At a molecular level, the clear advantage of using sequencing is evident in the M2 line, where two replacement mutations remain candidates. Using traditional methods, one can easily imagine narrowing the genomic interval to the same degree and seeing that the characterized null phenotype of Inpp5e mimics that of M2. Should M2 fail to complement the Inpp5e-null allele, we would never realize that Slc2a6 also carries a potentially functional variant. Similarly, should neither the Inpp5e nor the Slc2a6 variants underlie the M2 phenotype in formal genetic tests, we already know the two UTR variants that would be the next best candidates (Table 3). Thus, comprehensive targeted sequencing enables the identification of all possible mutations that will give us a more thorough understanding of alleles in the future.

Finally, although we chose to use custom-designed microarrays as our selection platform because of their easy availability and lower cost, they do require some standard hardware to process the microarrays. Chromosome-specific liquid capture may be another viable strategy that could be pursued in the future. Our custom microarray designs, which were not empirically optimized, are freely available for use by the broader community of mouse geneticists. Using our data from this experiment will allow immediate improvement in the design of such arrays to further improve the performance of the targeted enrichment for future sequencing studies.

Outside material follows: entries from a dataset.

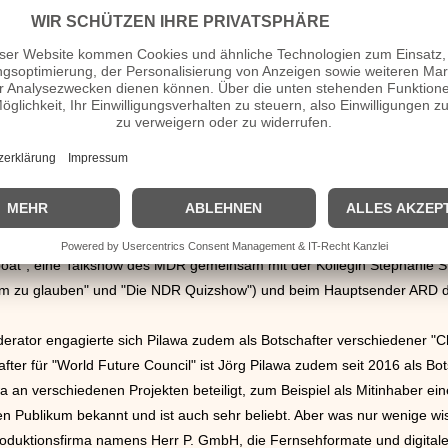
 Ländertest“ sowie „Frag doch mal die Maus“.
l. Seitdem arbeitet Pilawa beim ZDF. Dort erarbeitete Jörg Pilawa das
r die Kandidaten die Gewinnsumme durch Teilen der Gesamtsumme auf v
n sind unter anderem „Der Super-Champion“ und die politische Casting
ehrere Auszeichnungen, beispielsweise die „Goldene Kamera“ für seine
ne neueste Veröffentlichung erschien
2011
unter dem Titel „Pilawas g
eute im ARD ausgestrahlte Fernsehsendung "das Quizduell", die
2019
z
oat", eine Talkshow des MDR gemeinsam mit der Kollegin Stephanie 
zu glauben" und "Die NDR Quizshow") und beim Hauptsender ARD di
rator engagierte sich Pilawa zudem als Botschafter verschiedener "Cha
after für "World Future Council" ist Jörg Pilawa zudem seit 2016 als 
a an verschiedenen Projekten beteiligt, zum Beispiel als Mitinhaber e
en Publikum bekannt und ist auch sehr beliebt. Aber was nur wenige wis
roduktionsfirma namens Herr P. GmbH, die Fernsehformate und digital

The cost savings of our method are clear, albeit difficult to calculate precisely. The biggest fixed expense in performing forward genetics is the “cage costs” associated with breeding. Therefore, the initial chromosomal linkage of newly induced mutations is cost effective, because it reduces the number of crosses one needs to set up by 75%. While sequencing costs continue to drop precipitously, our method provides a means to verify results across multiple individuals, while generating sufficient sequencing coverage for each individual sample. The result is that we identify only a few real candidate variants, which inherently reduces the costs associated with following up potential variants. Taken together, our data show that we can now more efficiently pinpoint the most likely causal variants in ENU-induced lines.

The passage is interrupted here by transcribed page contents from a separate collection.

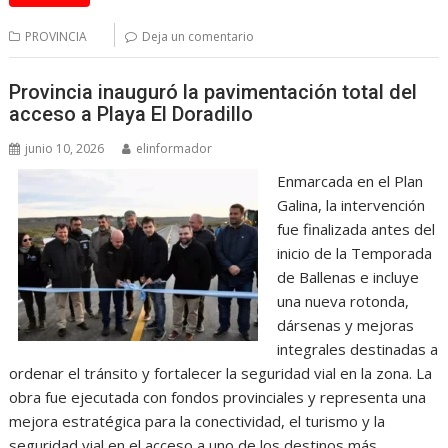
PROVINCIA
Deja un comentario
Provincia inauguró la pavimentación total del
acceso a Playa El Doradillo
junio 10, 2026
elinformador
Enmarcada en el Plan
Galina, la intervención
fue finalizada antes del
inicio de la Temporada
de Ballenas e incluye
una nueva rotonda,
dársenas y mejoras
integrales destinadas a
ordenar el tránsito y fortalecer la seguridad vial en la zona. La
obra fue ejecutada con fondos provinciales y representa una
mejora estratégica para la conectividad, el turismo y la
seguridad vial en el acceso a uno de los destinos más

Implications for mouse forward genetics

One valid criticism of forward genetic screens is that, in addition to identifying novel genes, one can easily invest a great deal of time discovering a new allele, or even rediscovering a previously identified allele, of an already characterized gene. For example, the mutation we identified in the M2 line likely represents a new Inpp5e allele. Historically, the existence of allelic series of specific loci has proved invaluable. This is especially true for structure-function studies, as well as for understanding the effects of mutations found in humans. Distributing new alleles of previously characterized genes through the regional mouse mutant resource centers could be of great value to the mouse community at large. Still, as one of the main goals of a forward genetic screen is to identify novel loci that govern basic biological processes, there are clear advantages to the investigator being able to choose which lines to work on knowing whether the gene has previously been characterized. Our method has the potential to change the way the forward genetics community conducts screens, as we would be able to first systematically find the molecular lesions in all lines and then integrate that information in choosing which lines to pursue. Our data argue that such an ideal is within reach.